From the data below, copy each line that includes the word "process".

□ □ □ □ □

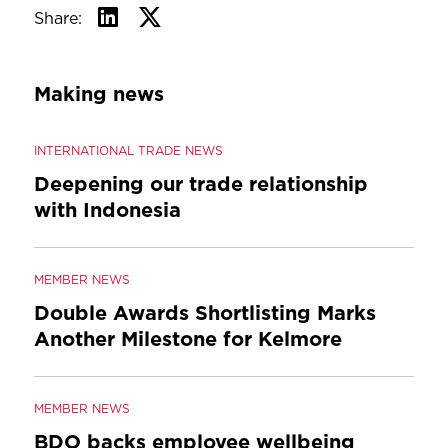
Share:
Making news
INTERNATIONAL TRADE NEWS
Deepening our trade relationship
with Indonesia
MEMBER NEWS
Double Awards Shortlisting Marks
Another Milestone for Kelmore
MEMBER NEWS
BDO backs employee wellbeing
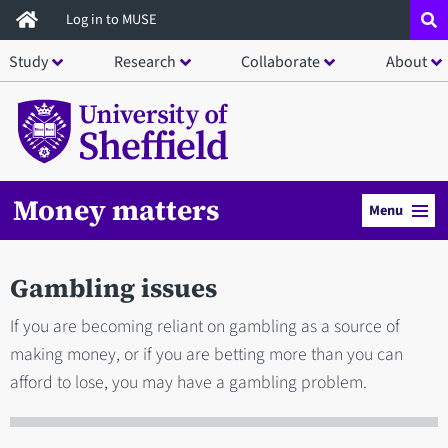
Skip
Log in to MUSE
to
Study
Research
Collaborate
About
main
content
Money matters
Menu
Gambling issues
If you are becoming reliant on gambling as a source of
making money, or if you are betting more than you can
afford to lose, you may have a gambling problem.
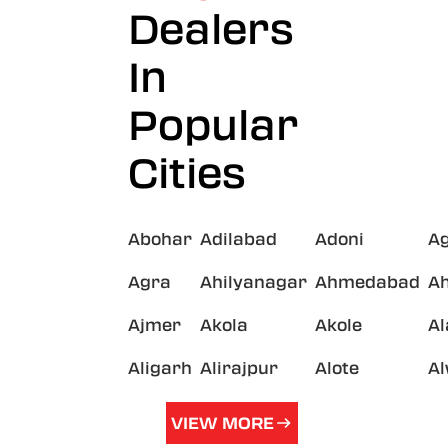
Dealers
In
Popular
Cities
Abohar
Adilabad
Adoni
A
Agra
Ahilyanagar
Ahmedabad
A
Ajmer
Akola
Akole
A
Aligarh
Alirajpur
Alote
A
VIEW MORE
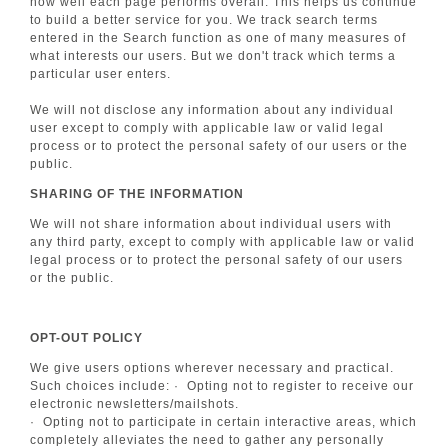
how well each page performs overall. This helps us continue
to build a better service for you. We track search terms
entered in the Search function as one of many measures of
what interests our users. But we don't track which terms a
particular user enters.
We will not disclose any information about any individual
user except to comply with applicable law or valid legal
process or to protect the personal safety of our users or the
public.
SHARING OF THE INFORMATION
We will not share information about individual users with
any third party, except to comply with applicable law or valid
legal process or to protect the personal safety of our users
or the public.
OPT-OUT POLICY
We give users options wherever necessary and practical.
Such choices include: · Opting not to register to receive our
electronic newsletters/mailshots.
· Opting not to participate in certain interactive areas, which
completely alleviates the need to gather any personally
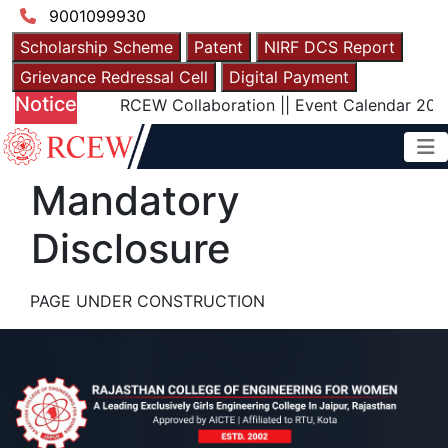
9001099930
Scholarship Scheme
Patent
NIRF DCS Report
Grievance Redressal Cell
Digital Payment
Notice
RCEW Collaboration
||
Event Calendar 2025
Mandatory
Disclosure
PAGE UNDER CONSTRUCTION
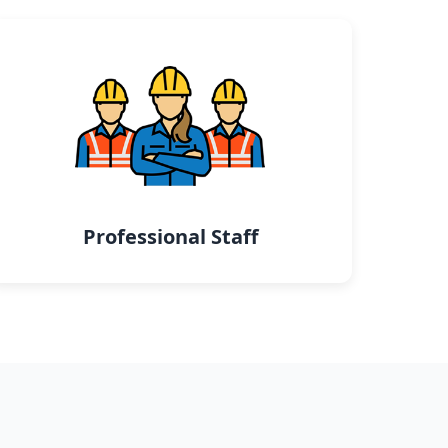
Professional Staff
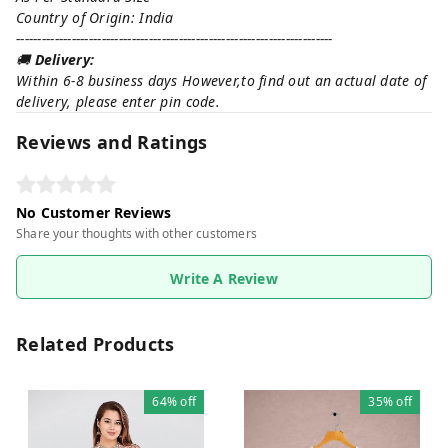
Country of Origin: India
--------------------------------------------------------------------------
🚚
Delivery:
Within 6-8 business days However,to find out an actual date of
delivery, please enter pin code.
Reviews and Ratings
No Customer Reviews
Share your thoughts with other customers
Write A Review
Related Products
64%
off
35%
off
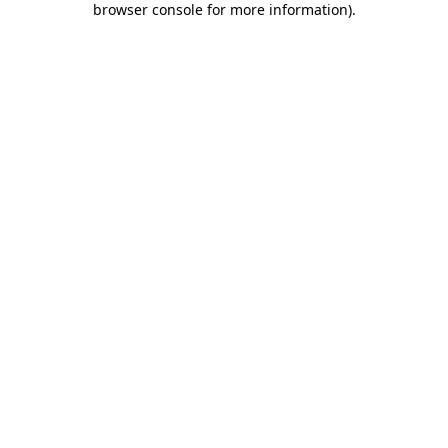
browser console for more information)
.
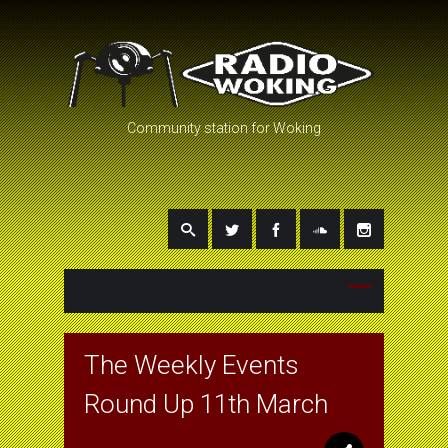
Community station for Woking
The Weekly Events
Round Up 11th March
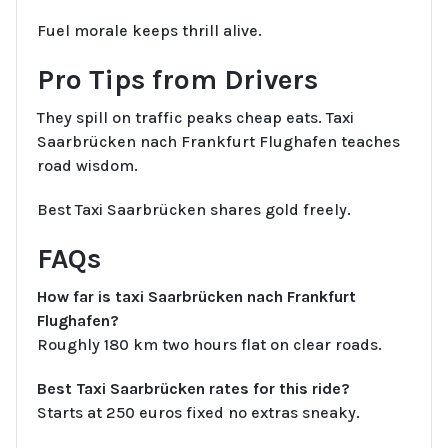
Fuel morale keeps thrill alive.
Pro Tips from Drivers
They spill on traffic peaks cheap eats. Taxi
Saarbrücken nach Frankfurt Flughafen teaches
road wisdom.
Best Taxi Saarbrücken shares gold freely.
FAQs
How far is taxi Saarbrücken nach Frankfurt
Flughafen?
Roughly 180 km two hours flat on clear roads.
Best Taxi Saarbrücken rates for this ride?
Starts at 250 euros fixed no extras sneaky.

□ □ □ □ □

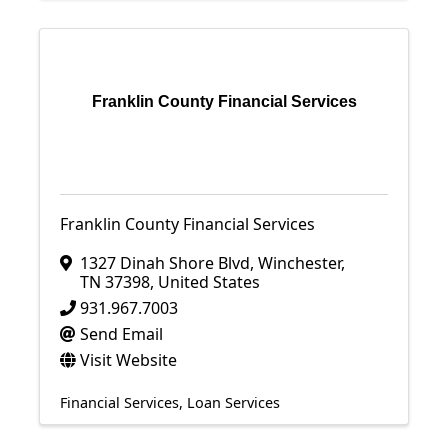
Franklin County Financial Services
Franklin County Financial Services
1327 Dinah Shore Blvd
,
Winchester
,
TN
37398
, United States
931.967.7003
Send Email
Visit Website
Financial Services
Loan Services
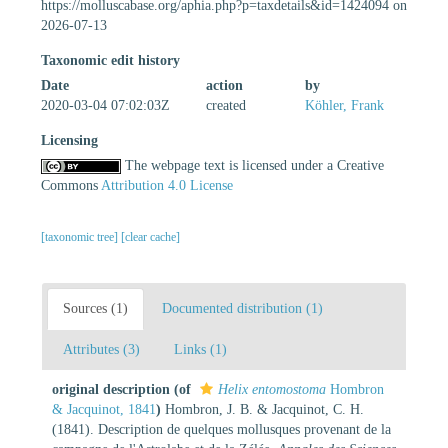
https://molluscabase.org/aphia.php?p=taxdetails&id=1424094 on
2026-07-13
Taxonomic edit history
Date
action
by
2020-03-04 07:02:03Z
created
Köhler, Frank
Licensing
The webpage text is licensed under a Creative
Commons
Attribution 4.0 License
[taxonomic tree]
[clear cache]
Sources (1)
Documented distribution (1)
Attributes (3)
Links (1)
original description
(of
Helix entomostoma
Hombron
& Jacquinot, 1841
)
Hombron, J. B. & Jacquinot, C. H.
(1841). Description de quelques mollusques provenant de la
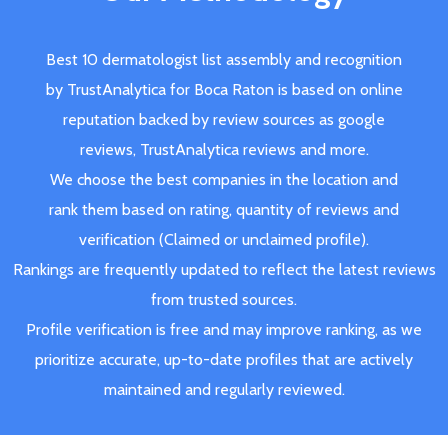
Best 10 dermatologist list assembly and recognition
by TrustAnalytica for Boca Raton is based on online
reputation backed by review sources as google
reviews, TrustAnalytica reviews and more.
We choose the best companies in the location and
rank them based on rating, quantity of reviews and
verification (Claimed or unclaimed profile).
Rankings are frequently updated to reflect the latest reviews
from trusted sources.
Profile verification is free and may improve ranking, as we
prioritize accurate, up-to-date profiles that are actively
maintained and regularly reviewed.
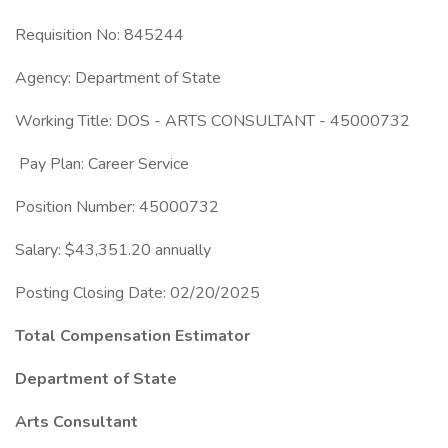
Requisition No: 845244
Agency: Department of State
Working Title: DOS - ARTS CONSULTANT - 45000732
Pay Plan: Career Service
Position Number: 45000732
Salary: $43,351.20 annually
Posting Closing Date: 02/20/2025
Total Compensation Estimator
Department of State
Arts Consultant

□ □ □ □ □

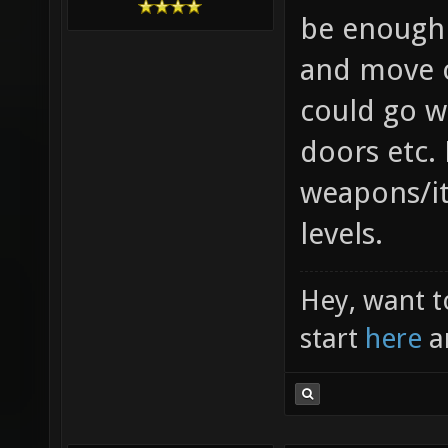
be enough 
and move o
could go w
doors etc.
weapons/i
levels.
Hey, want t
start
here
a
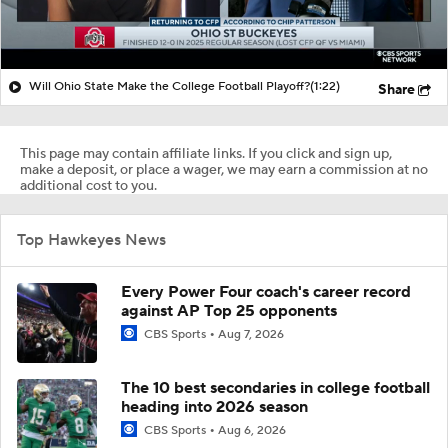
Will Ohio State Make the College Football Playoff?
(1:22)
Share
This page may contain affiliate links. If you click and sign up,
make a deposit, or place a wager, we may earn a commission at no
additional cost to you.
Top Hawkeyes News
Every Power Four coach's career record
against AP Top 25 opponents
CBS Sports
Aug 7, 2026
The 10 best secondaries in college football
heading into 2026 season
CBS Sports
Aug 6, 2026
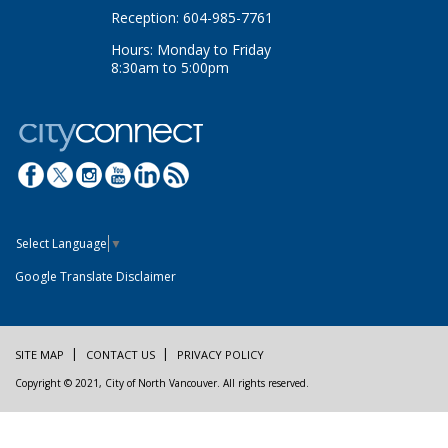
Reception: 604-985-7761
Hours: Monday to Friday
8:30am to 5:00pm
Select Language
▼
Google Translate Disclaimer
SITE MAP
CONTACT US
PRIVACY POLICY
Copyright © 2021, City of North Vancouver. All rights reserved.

□ □ □ □ □

» **Result below**
process or to protect the personal safety of our users or the
legal process or to protect the personal safety of our users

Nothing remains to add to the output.